Items listed in a dataset
.....
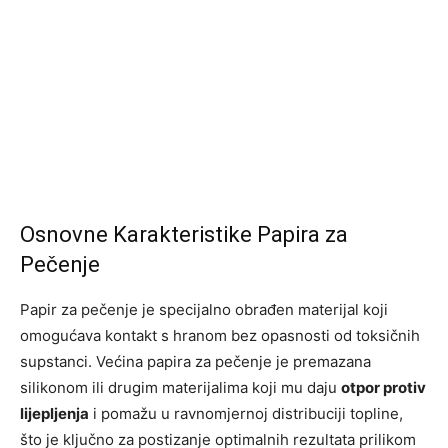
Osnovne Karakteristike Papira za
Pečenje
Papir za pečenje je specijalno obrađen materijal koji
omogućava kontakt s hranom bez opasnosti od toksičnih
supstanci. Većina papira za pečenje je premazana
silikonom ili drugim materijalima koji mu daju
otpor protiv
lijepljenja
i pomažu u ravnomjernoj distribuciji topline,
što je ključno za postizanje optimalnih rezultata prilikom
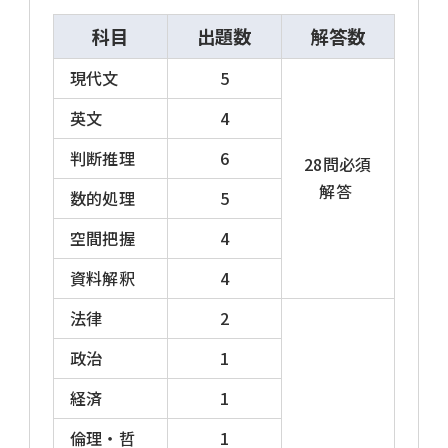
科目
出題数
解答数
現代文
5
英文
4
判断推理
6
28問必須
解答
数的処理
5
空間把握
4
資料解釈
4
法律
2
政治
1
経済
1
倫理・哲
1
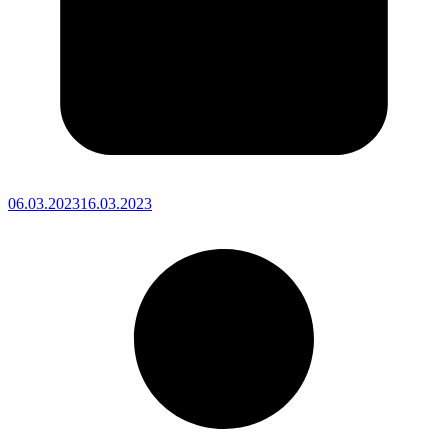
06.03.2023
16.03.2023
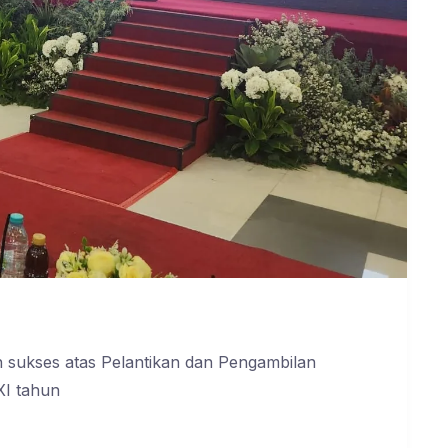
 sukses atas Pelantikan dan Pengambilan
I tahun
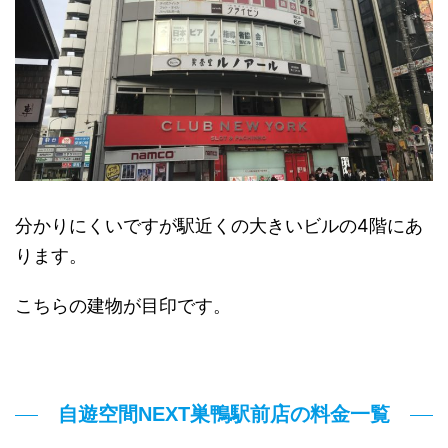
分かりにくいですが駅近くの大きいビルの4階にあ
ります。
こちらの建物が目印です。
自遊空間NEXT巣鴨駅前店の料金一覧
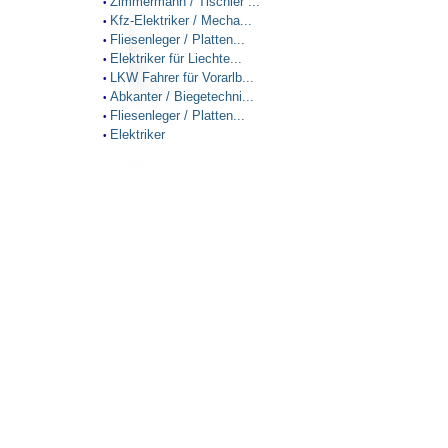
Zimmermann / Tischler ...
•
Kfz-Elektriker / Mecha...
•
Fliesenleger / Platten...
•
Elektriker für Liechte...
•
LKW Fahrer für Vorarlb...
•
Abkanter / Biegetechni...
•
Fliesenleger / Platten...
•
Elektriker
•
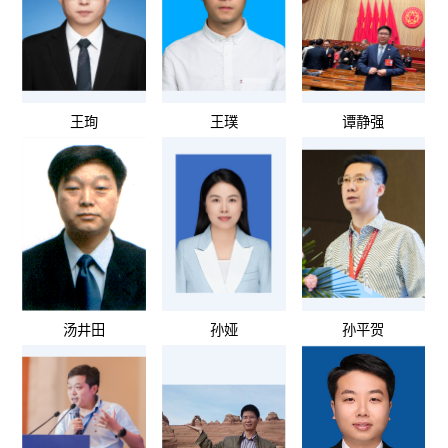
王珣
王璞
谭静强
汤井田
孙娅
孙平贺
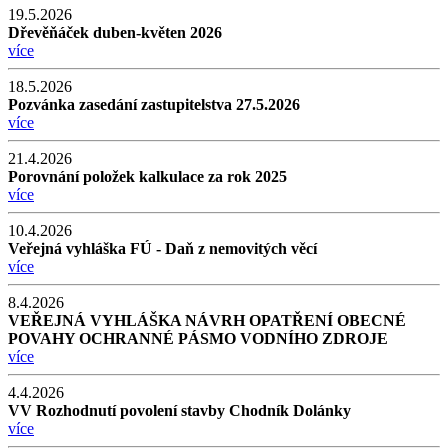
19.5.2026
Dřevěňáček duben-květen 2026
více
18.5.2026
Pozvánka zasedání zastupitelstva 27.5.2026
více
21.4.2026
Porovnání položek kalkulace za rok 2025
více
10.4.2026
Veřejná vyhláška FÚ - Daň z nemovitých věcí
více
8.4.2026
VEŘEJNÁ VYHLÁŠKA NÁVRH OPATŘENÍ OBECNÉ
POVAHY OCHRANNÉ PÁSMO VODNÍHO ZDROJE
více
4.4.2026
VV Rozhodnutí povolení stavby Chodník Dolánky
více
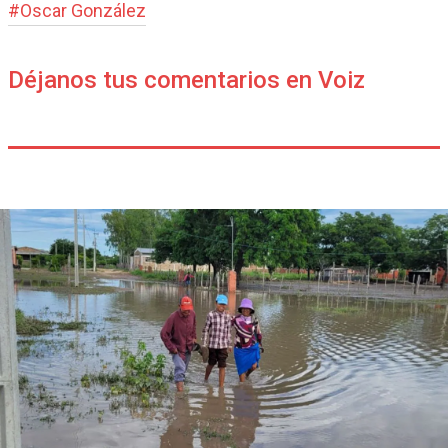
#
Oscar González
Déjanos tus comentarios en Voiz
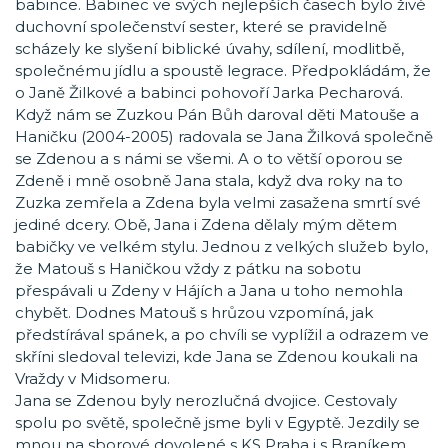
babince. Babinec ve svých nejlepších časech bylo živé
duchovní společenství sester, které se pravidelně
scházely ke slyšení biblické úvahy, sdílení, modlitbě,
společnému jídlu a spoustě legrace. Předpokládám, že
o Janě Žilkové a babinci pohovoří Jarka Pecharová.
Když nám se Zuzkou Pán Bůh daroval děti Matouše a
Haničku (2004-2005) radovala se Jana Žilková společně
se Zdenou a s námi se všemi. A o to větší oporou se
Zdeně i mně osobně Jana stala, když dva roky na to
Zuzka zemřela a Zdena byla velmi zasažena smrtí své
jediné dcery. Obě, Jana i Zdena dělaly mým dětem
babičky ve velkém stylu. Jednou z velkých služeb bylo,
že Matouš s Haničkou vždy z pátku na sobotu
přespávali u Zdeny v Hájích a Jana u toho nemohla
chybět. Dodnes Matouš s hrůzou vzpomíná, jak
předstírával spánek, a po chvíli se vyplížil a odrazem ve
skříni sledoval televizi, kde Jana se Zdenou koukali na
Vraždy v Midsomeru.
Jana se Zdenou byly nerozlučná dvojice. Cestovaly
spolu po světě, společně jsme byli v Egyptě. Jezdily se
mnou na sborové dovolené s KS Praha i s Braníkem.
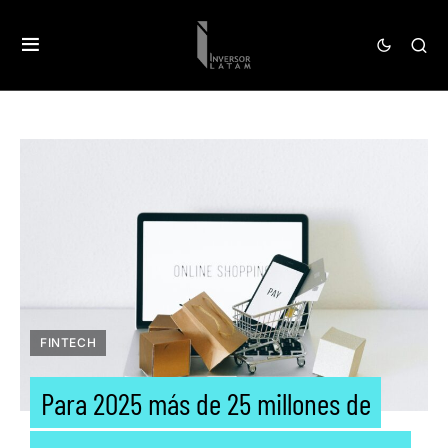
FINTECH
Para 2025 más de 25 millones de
.....
PROBLEM DESCRIPTION: What are the lines above that hold the string "Zdena"? Copy them.

SOLUTION FOR THIS TASK:
Zuzka zemřela a Zdena byla velmi zasažena smrtí své
jediné dcery. Obě, Jana i Zdena dělaly mým dětem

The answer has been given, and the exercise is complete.